» **Task to complete**: Scan the material that follows. Copy every line containing the word "element".

[Start of section]

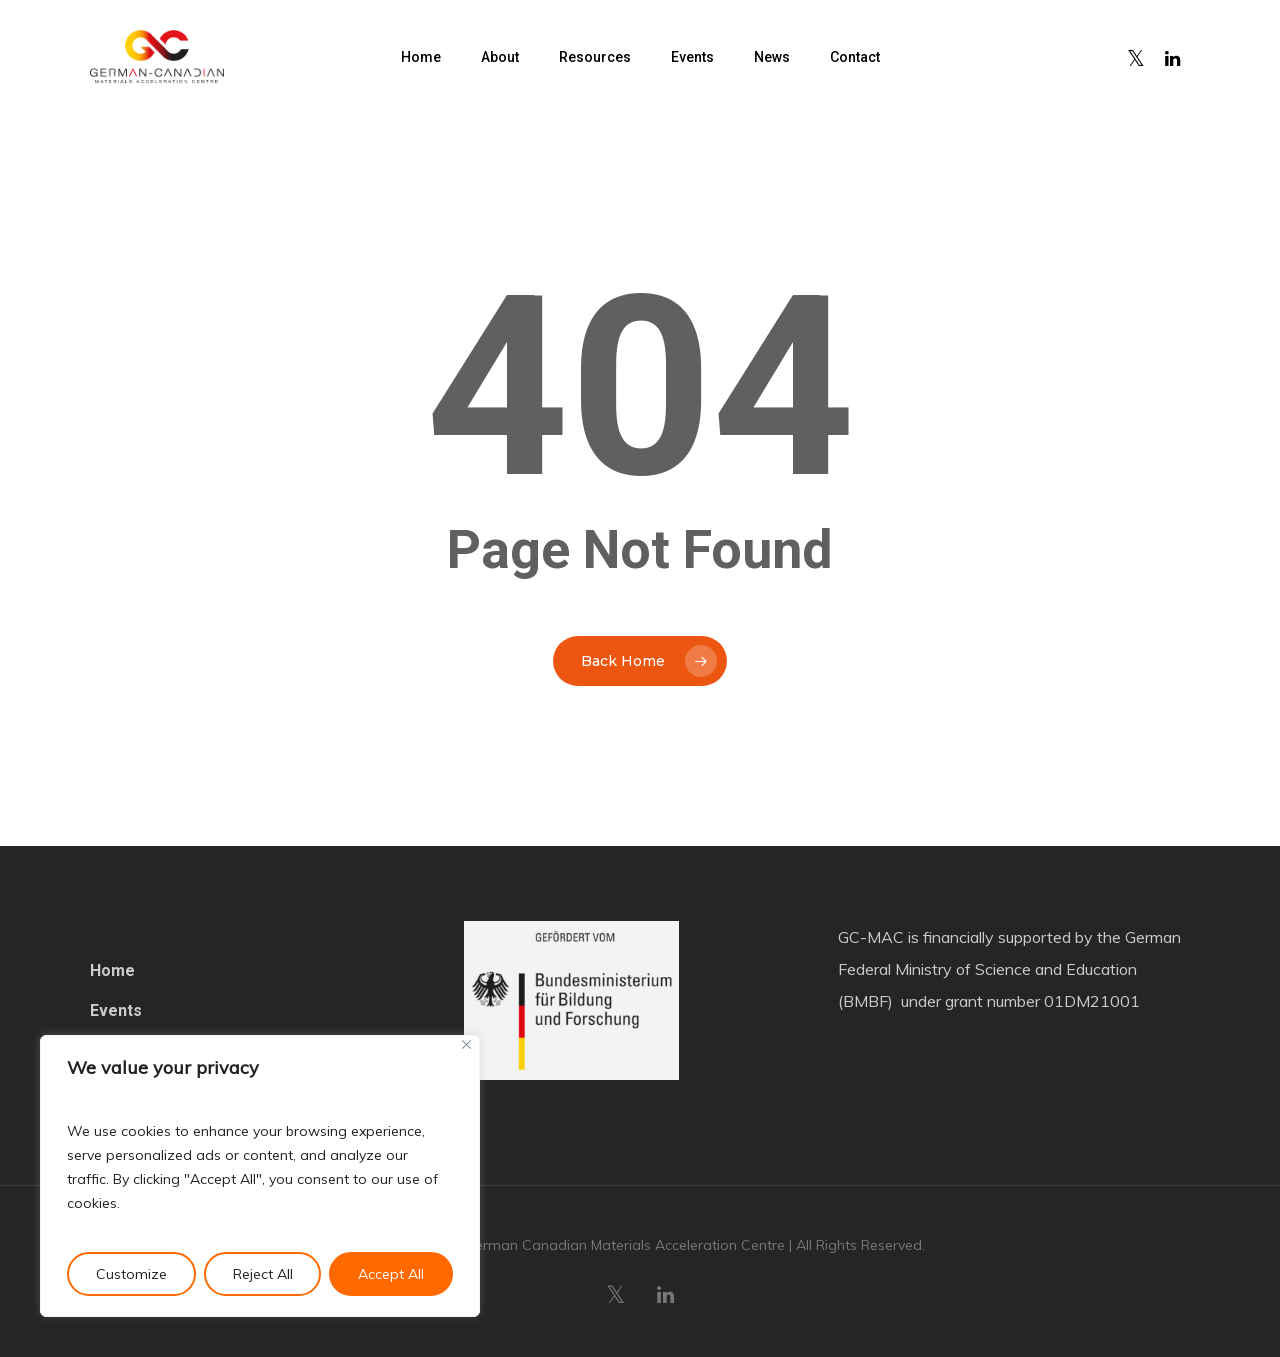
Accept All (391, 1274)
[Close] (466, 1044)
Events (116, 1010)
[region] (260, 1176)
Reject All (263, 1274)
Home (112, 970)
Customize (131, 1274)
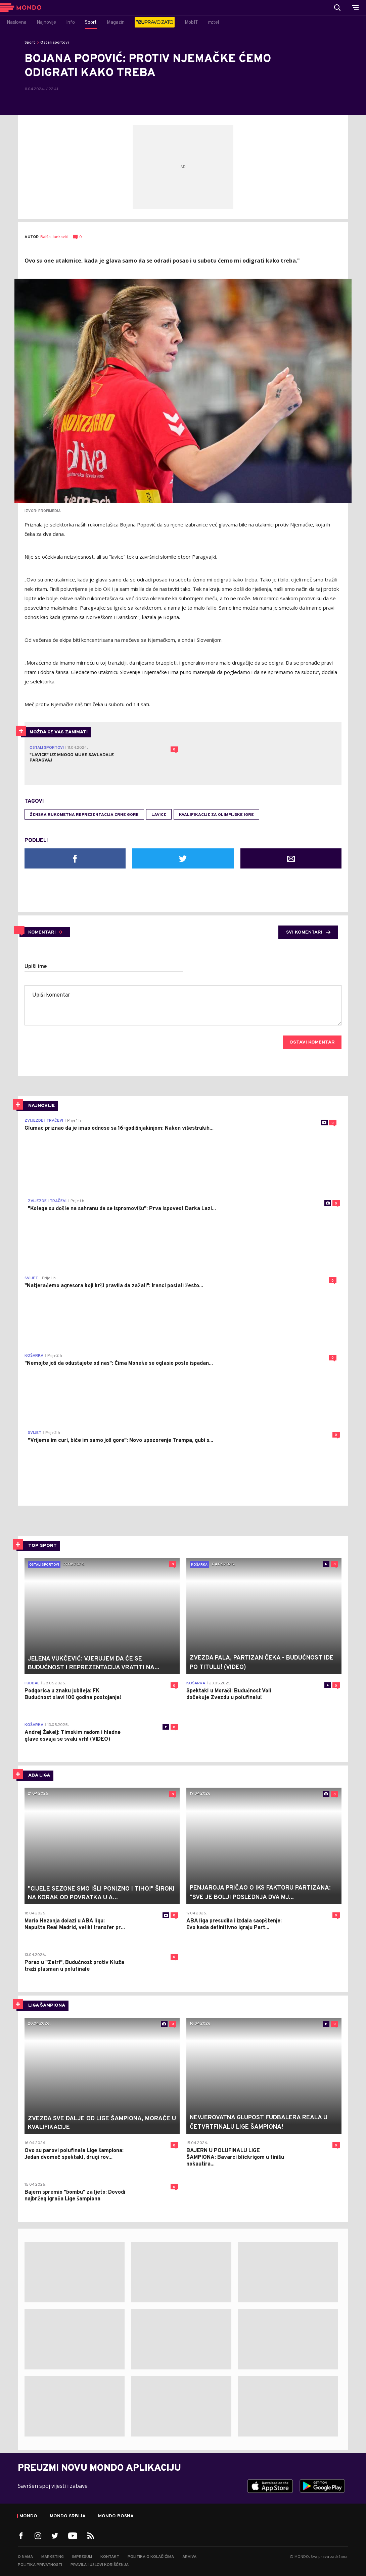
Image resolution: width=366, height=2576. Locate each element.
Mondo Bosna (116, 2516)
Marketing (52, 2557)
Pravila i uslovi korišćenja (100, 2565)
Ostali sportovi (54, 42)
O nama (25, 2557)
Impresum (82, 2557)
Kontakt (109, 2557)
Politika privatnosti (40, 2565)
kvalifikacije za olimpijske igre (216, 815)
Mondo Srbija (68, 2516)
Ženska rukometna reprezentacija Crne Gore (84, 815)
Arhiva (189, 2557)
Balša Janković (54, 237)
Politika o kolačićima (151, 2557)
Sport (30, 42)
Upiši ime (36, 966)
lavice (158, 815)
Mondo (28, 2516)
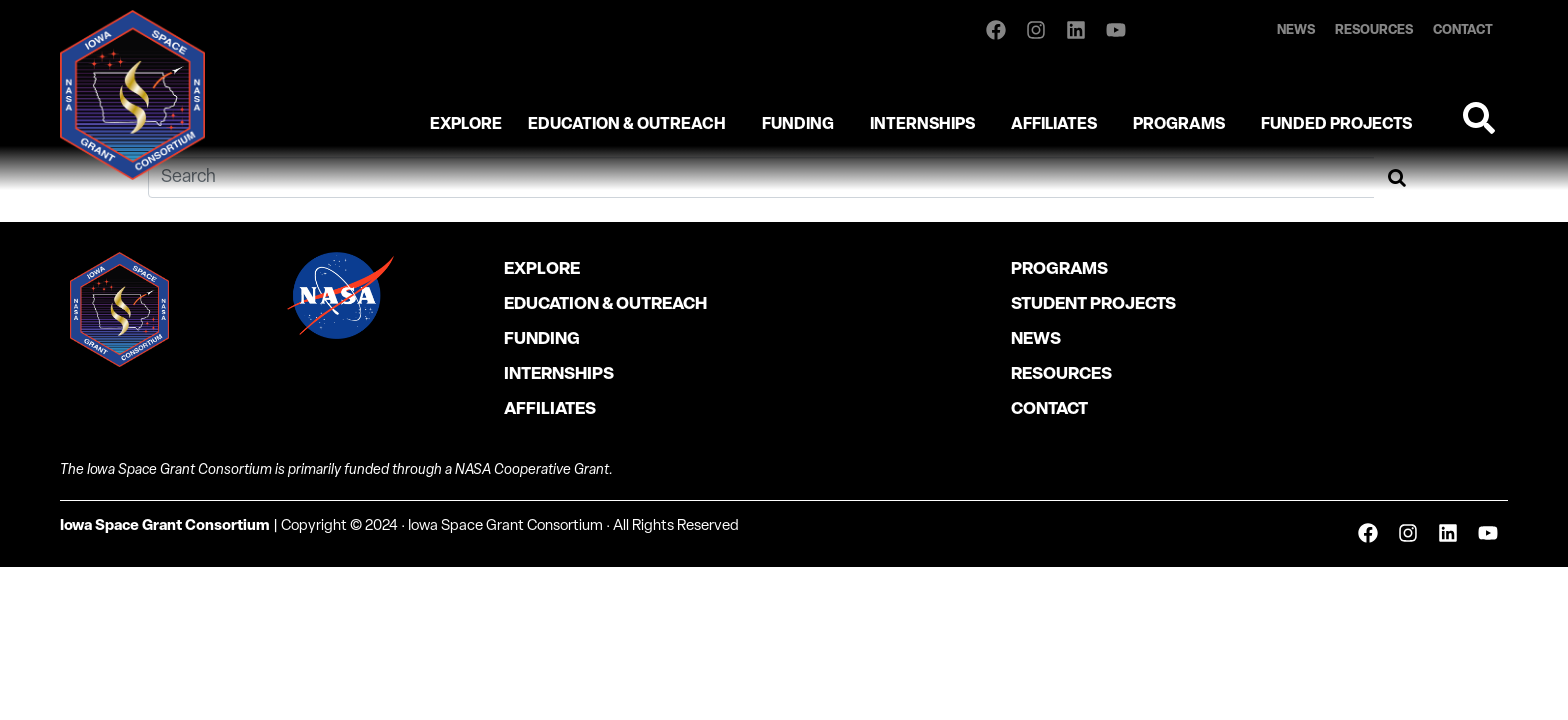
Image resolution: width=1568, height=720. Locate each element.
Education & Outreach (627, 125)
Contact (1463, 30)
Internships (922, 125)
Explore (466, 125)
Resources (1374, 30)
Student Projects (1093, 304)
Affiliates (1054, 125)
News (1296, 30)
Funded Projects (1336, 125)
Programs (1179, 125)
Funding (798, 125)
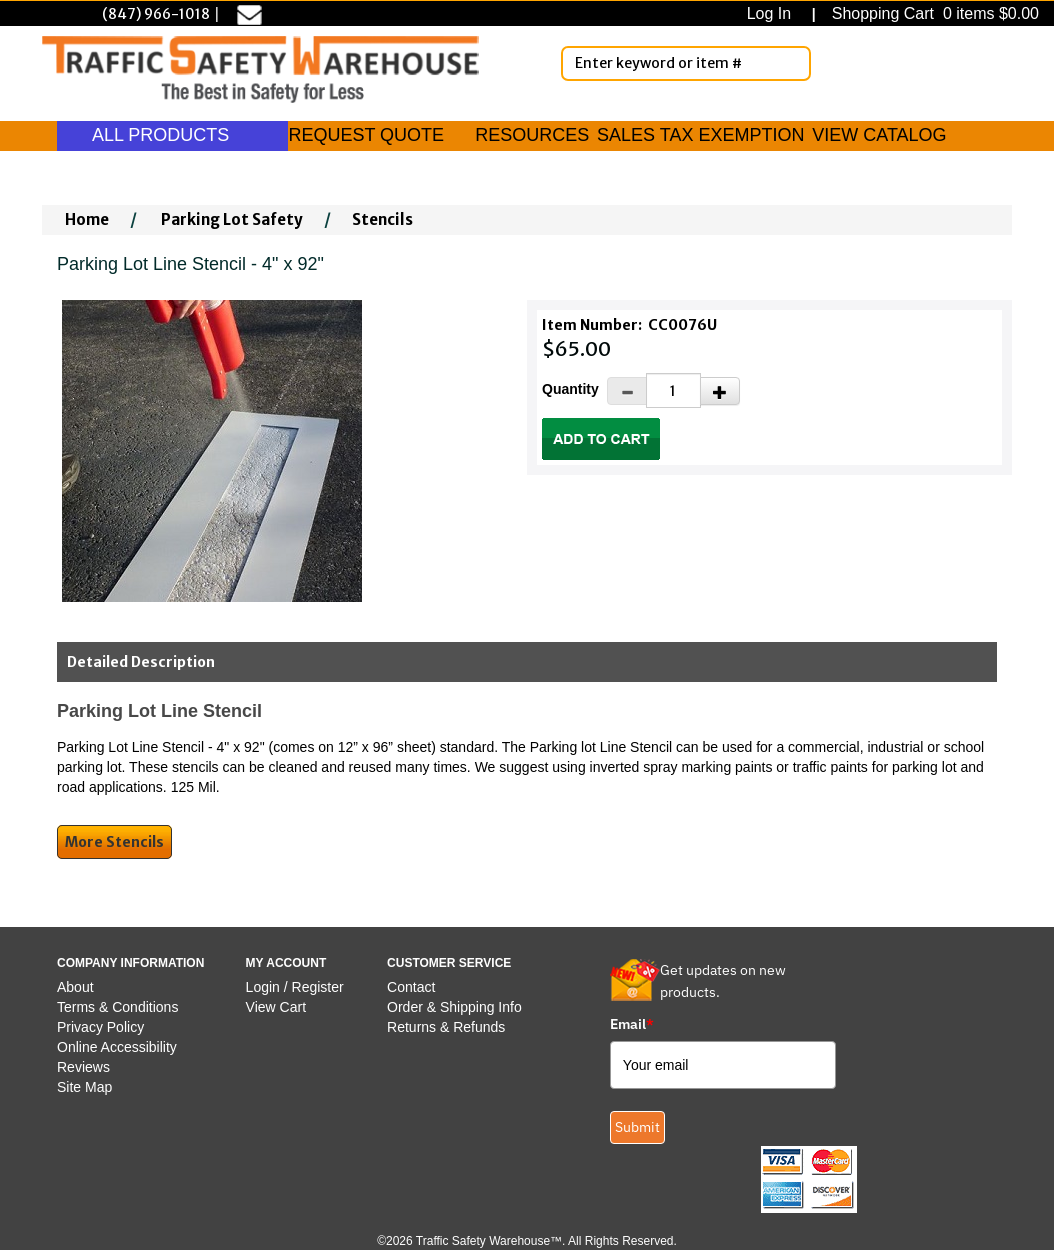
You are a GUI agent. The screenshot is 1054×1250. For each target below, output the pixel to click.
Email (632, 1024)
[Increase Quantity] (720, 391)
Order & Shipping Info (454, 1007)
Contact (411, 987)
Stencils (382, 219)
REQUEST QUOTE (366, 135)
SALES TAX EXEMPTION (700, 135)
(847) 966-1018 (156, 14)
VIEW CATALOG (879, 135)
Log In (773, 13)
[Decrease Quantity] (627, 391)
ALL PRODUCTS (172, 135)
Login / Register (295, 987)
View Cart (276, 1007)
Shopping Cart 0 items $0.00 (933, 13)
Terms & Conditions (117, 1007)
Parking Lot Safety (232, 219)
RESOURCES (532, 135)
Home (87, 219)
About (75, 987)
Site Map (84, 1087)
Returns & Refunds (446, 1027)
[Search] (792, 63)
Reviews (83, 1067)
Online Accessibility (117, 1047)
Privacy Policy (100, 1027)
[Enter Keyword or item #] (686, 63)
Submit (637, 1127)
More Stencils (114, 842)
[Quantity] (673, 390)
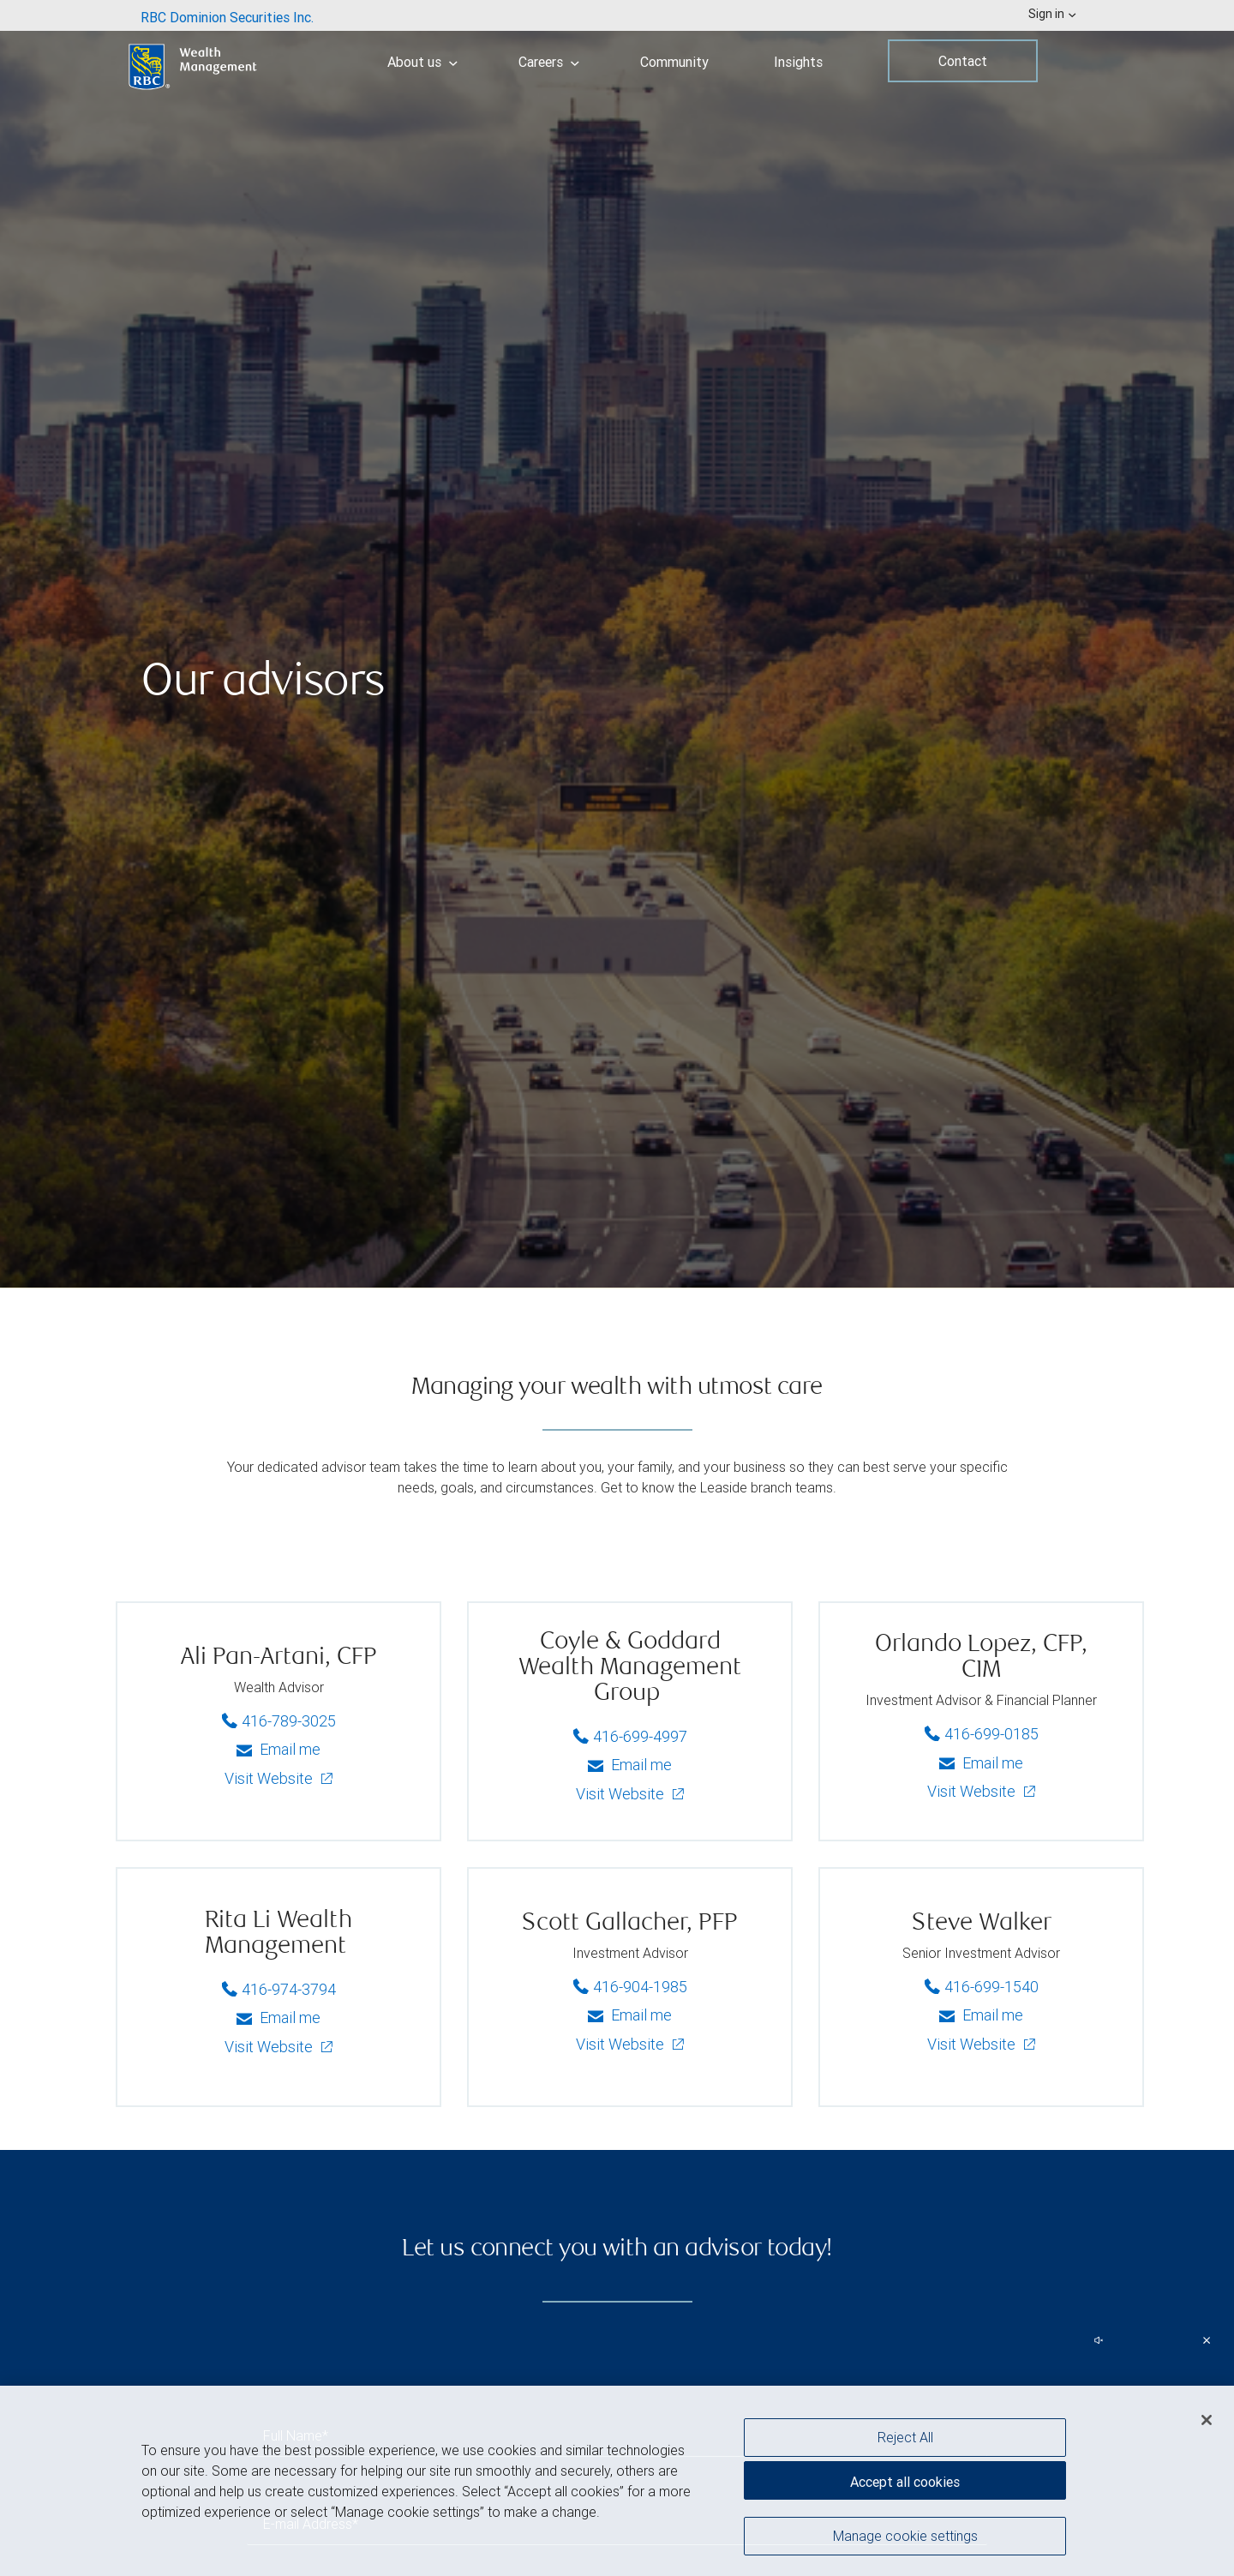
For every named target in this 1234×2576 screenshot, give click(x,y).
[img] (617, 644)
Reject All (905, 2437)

[End of section]

» **Task response**:
Image resolution: width=366, height=2576. Locate each element.
Image resolution: width=1568, height=720. Locate each element.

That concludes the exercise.